**WHAT IS REQUIRED**
Starting from the line in which "clocked 4:34 to" appears, output every line down to the last line of the data below, exactly and without anything more.

**Saved data entries**

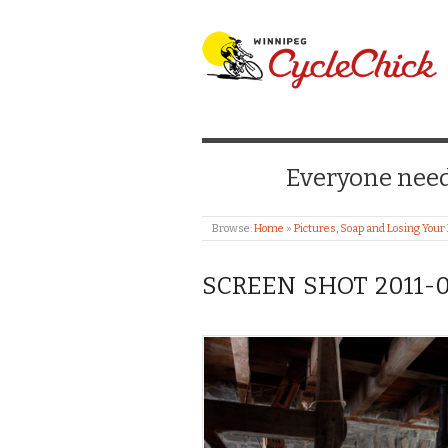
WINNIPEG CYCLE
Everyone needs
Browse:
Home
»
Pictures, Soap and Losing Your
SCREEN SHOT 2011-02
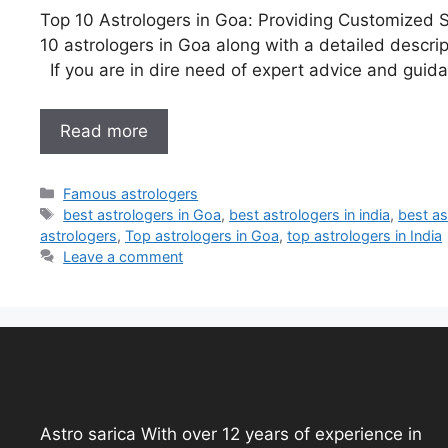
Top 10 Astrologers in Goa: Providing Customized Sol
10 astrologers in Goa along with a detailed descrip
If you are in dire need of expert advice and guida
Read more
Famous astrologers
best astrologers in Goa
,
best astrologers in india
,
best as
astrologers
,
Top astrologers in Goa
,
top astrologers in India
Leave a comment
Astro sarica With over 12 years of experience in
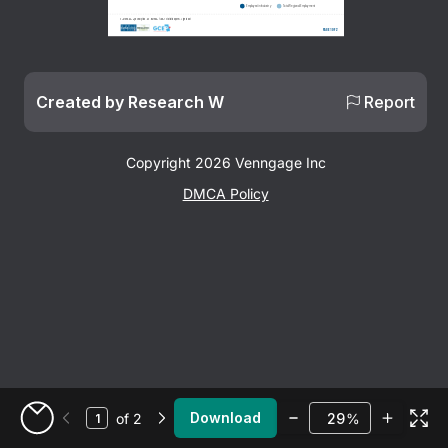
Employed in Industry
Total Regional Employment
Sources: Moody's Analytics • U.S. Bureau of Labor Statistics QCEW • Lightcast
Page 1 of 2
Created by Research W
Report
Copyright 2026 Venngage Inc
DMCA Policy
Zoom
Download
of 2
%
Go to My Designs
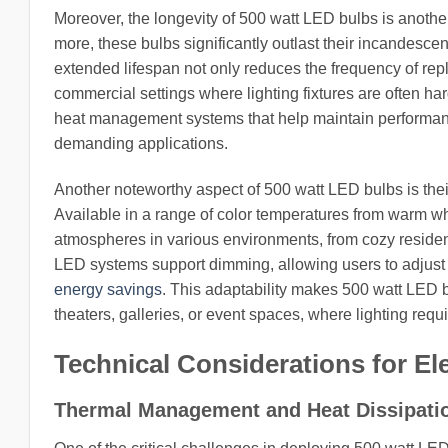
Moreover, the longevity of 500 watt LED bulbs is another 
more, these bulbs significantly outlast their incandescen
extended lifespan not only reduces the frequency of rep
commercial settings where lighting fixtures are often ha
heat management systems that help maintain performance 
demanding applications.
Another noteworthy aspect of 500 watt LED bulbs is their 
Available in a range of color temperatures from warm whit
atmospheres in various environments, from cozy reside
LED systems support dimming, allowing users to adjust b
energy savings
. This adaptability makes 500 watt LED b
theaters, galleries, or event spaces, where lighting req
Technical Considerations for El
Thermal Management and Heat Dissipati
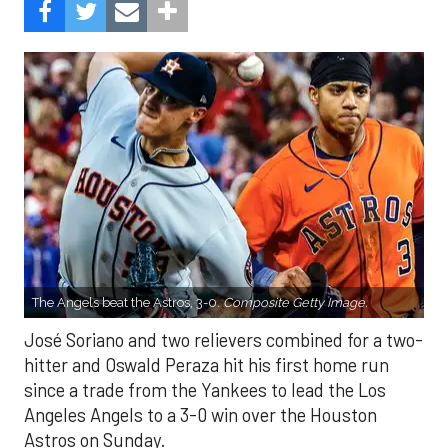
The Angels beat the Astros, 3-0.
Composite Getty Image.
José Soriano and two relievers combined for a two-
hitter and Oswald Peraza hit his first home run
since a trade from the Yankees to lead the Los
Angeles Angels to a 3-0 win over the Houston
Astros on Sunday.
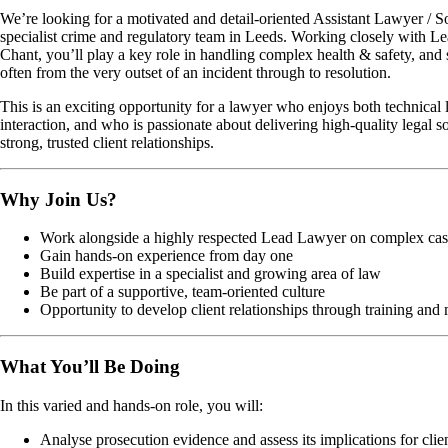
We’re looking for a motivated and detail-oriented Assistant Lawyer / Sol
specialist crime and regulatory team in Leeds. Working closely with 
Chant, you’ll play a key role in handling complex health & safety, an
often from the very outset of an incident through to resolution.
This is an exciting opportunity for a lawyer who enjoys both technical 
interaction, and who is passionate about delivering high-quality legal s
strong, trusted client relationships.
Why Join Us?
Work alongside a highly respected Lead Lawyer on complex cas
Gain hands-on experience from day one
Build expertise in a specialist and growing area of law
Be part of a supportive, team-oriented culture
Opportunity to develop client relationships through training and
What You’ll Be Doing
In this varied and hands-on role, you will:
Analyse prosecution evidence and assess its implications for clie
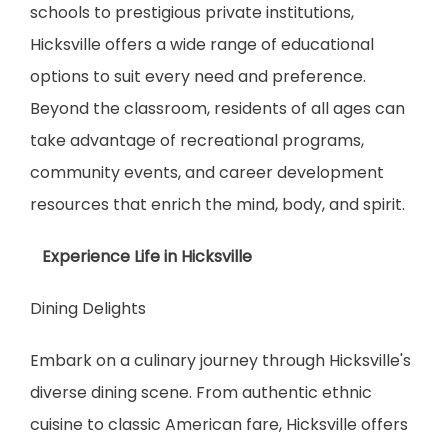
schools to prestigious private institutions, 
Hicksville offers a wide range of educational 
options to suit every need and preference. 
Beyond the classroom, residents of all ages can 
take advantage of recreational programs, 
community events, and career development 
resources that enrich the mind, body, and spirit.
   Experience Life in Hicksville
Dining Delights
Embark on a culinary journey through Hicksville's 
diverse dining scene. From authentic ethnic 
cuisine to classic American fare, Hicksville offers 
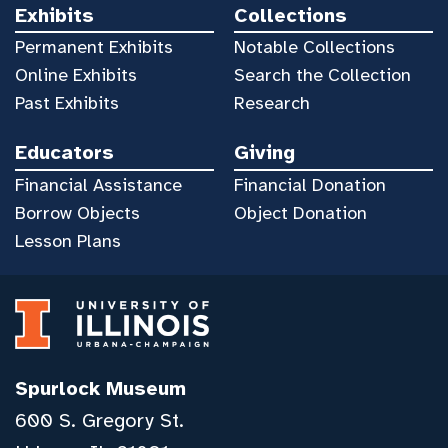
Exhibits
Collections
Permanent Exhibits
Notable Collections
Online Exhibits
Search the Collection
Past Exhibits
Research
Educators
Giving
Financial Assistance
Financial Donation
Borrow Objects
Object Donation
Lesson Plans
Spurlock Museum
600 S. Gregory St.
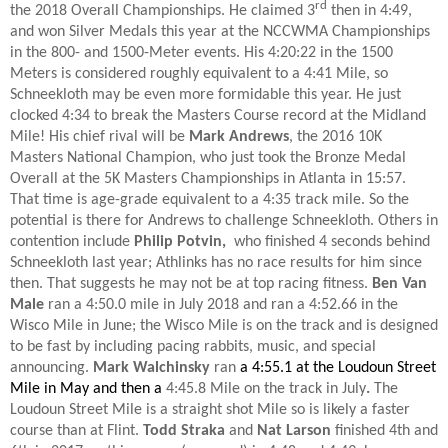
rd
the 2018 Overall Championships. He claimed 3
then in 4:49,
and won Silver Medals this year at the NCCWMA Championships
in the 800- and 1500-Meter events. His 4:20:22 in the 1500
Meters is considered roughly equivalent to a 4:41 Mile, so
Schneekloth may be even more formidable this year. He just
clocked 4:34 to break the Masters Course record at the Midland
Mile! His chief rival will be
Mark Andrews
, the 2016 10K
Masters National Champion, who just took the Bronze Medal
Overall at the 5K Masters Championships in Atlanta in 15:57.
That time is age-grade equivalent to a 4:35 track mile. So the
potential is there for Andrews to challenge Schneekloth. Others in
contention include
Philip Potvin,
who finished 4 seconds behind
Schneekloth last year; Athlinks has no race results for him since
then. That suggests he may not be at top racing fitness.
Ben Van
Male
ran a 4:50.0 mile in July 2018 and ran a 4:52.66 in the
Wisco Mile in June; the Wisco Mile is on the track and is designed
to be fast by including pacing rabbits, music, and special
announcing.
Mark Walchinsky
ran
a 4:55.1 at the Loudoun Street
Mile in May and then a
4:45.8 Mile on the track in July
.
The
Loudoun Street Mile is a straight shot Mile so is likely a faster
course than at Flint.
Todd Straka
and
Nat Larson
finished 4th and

**TASK ANSWER**
clocked 4:34 to break the Masters Course record at the Midland
Mile! His chief rival will be
Mark Andrews
, the 2016 10K
Masters National Champion, who just took the Bronze Medal
Overall at the 5K Masters Championships in Atlanta in 15:57.
That time is age-grade equivalent to a 4:35 track mile. So the
potential is there for Andrews to challenge Schneekloth. Others in
contention include
Philip Potvin,
who finished 4 seconds behind
Schneekloth last year; Athlinks has no race results for him since
then. That suggests he may not be at top racing fitness.
Ben Van
Male
ran a 4:50.0 mile in July 2018 and ran a 4:52.66 in the
Wisco Mile in June; the Wisco Mile is on the track and is designed
to be fast by including pacing rabbits, music, and special
announcing.
Mark Walchinsky
ran
a 4:55.1 at the Loudoun Street
Mile in May and then a
4:45.8 Mile on the track in July
.
The
Loudoun Street Mile is a straight shot Mile so is likely a faster
course than at Flint.
Todd Straka
and
Nat Larson
finished 4th and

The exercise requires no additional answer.